What to do: Output the records precisely as they stand. Pictures are to be skipped.

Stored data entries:
----------

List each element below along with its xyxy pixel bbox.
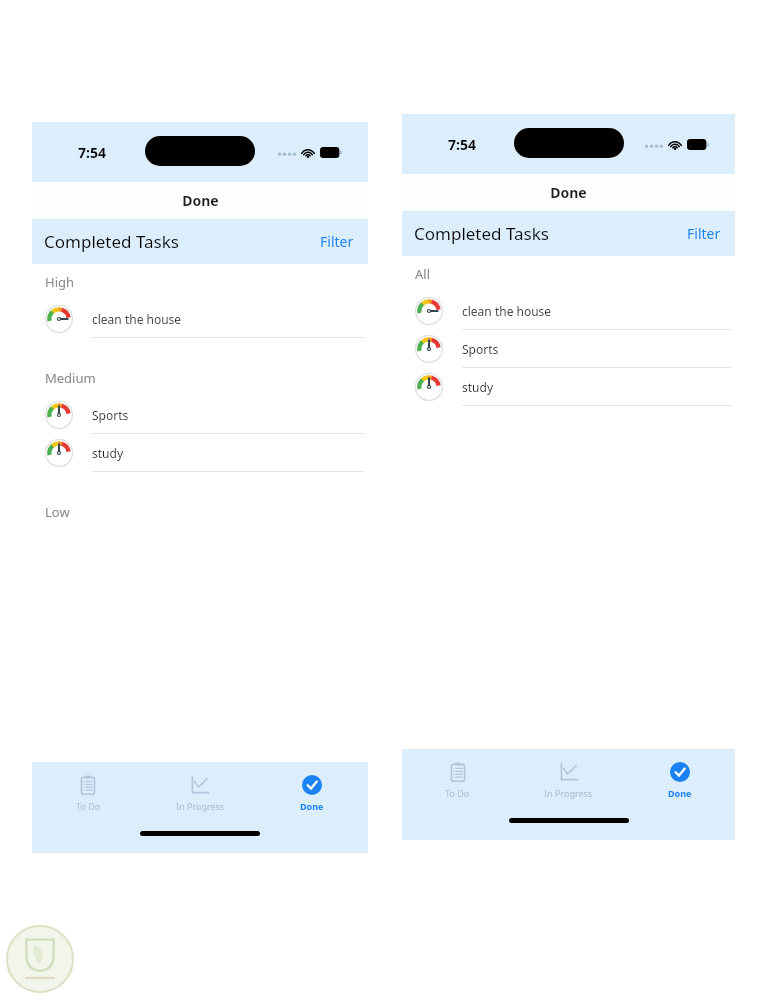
button[interactable]: Filter (673, 218, 735, 249)
staticText: 7:54 (448, 135, 476, 154)
button[interactable]: Sports (32, 396, 368, 434)
button[interactable]: clean the house (402, 292, 735, 330)
other: In Progress (559, 762, 579, 782)
staticText: All (415, 265, 431, 283)
other: In Progress (190, 775, 210, 795)
staticText: Completed Tasks (414, 222, 549, 245)
button[interactable]: To Do (402, 749, 513, 812)
staticText: 7:54 (78, 143, 106, 162)
staticText: study (92, 445, 123, 461)
staticText: Sports (92, 407, 129, 423)
other: To Do (78, 775, 98, 795)
staticText: Medium (45, 369, 96, 387)
staticText: Filter (687, 224, 721, 243)
staticText: clean the house (462, 303, 552, 319)
staticText: clean the house (92, 311, 182, 327)
staticText: Sports (462, 341, 499, 357)
other: To Do (448, 762, 468, 782)
staticText: In Progress (544, 787, 593, 799)
other: Done (302, 775, 322, 795)
button[interactable]: Sports (402, 330, 735, 368)
staticText: To Do (445, 787, 470, 799)
button[interactable]: Done (624, 749, 735, 812)
button[interactable]: To Do (32, 762, 144, 825)
staticText: To Do (76, 800, 101, 812)
button[interactable]: study (32, 434, 368, 472)
staticText: In Progress (176, 800, 225, 812)
button[interactable]: Filter (306, 226, 368, 257)
staticText: High (45, 273, 75, 291)
staticText: Low (45, 503, 70, 521)
staticText: Done (300, 800, 324, 812)
staticText: Completed Tasks (44, 230, 179, 253)
other: Done (670, 762, 690, 782)
staticText: Done (182, 191, 219, 210)
button[interactable]: study (402, 368, 735, 406)
button[interactable]: In Progress (513, 749, 624, 812)
staticText: study (462, 379, 493, 395)
staticText: Filter (320, 232, 354, 251)
staticText: Done (550, 183, 587, 202)
button[interactable]: In Progress (144, 762, 256, 825)
button[interactable]: Done (256, 762, 368, 825)
staticText: Done (668, 787, 692, 799)
button[interactable]: clean the house (32, 300, 368, 338)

----------

Exercise solution:
List each element below along with its xyxy pixel bbox.
button[interactable]: Filter (673, 218, 735, 249)
staticText: 7:54 (448, 135, 476, 154)
button[interactable]: Sports (32, 396, 368, 434)
button[interactable]: clean the house (402, 292, 735, 330)
other: In Progress (559, 762, 579, 782)
staticText: All (415, 265, 431, 283)
other: In Progress (190, 775, 210, 795)
staticText: Completed Tasks (414, 222, 549, 245)
button[interactable]: To Do (402, 749, 513, 812)
staticText: 7:54 (78, 143, 106, 162)
staticText: study (92, 445, 123, 461)
staticText: Sports (92, 407, 129, 423)
other: To Do (78, 775, 98, 795)
staticText: Medium (45, 369, 96, 387)
staticText: Filter (687, 224, 721, 243)
staticText: clean the house (462, 303, 552, 319)
staticText: clean the house (92, 311, 182, 327)
staticText: Sports (462, 341, 499, 357)
other: To Do (448, 762, 468, 782)
staticText: In Progress (544, 787, 593, 799)
other: Done (302, 775, 322, 795)
button[interactable]: Sports (402, 330, 735, 368)
staticText: To Do (445, 787, 470, 799)
button[interactable]: Done (624, 749, 735, 812)
button[interactable]: To Do (32, 762, 144, 825)
staticText: To Do (76, 800, 101, 812)
button[interactable]: study (32, 434, 368, 472)
staticText: In Progress (176, 800, 225, 812)
button[interactable]: Filter (306, 226, 368, 257)
staticText: High (45, 273, 75, 291)
staticText: Low (45, 503, 70, 521)
staticText: Done (300, 800, 324, 812)
staticText: Completed Tasks (44, 230, 179, 253)
other: Done (670, 762, 690, 782)
staticText: Done (182, 191, 219, 210)
button[interactable]: study (402, 368, 735, 406)
button[interactable]: In Progress (513, 749, 624, 812)
staticText: study (462, 379, 493, 395)
staticText: Filter (320, 232, 354, 251)
staticText: Done (550, 183, 587, 202)
button[interactable]: In Progress (144, 762, 256, 825)
button[interactable]: Done (256, 762, 368, 825)
staticText: Done (668, 787, 692, 799)
button[interactable]: clean the house (32, 300, 368, 338)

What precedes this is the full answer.